あとがきに書かれていた、この物語のモチーフになったという、ウィリアム・バトラー・イェーツの詩を読みました。その上でね、あの夜の王と夢売りの会話を読み直したら、もう泣けてきて泣けてきて。
それでなくても、あの夢売りの真意は戦慄モノだったんですよ。彼の意図を知った時の衝撃と言ったら。
自分自身の救済を(夜明けを)

……これを見た瞬間、全部が報われたのだと思いました。この三巻の間に描かれた六つの物語。そこで生き、そして死んでいった人たちは、決して幸いの中にあったわけではありません。それどころか、幸福な日常を失い、愛する人を奪われ、いだいていた夢を失い、辛く苦しい人生を歩んだのです。それでも、彼らは後悔などすることなく自分の信じるもの、大切なものを見つけ、夢をいだき、精一杯生き抜いた上で、夢を託していきました。
でもね、でもね、どれだけ彼らが満足していても、自分の生き方に納得していても、それがその人だけの中で完結してしまうというのは、やっぱり哀しい事だと思うんですよ。その意味で、夢売りが求めたものは簡潔にして絶大なものでした。
知ってほしい、覚えていて欲しい。そこで何があったのかを。彼らが、何を思っていたのかを。本当の真実を、本当の思いを。

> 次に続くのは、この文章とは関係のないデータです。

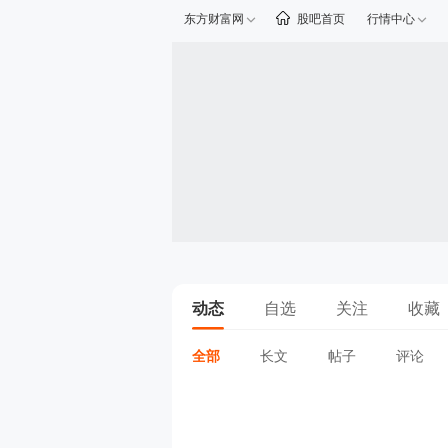
东方财富网
股吧首页
行情中心
动态
自选
关注
收藏
全部
长文
帖子
评论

これほどの、報いがあるでしょうか。これほどの、救いがあるでしょうか。与えるだけだった愛を、委ねるだけだった想いを、託すだけだった夢を、きっと一方通行でしかなく曖昧な感触でしか無く、錯誤や誤解や未知が入り雑じり正確には伝わらなかっただろうこれらの真実を、夢売りに見せられた記憶によって彼女は余すこと無く知る事が叶い、すべてを受け取ってくれたのです。彼らは別に真実など知ってもらわなくても構わなかったのかもしれません。でもね、これは残された者たちにとってもこれ以上ない救いなんですよ。
自分がどれほど愛情を注がれていたか、どれほどの想いを預けられたかを受け取った彼女は、自分が踏みしめるものの姿を知りました。故にこそ、歩いていける。
彼らの生き様を、記憶していて欲しい。彼らの夢の形を、忘れないで欲しい。
貴女は、彼らが敷いてくれた夢の上を、これから歩いて行くのだから。いつか、自らもまた誰かの踏みしめる夢となるまで。

やっぱり、ほんとうに重要なのは夢売りと夜の王のシーンだったんだなあ。
期待を裏切らない、それこそ結晶のように織り成された素晴らしい物語でした。感動。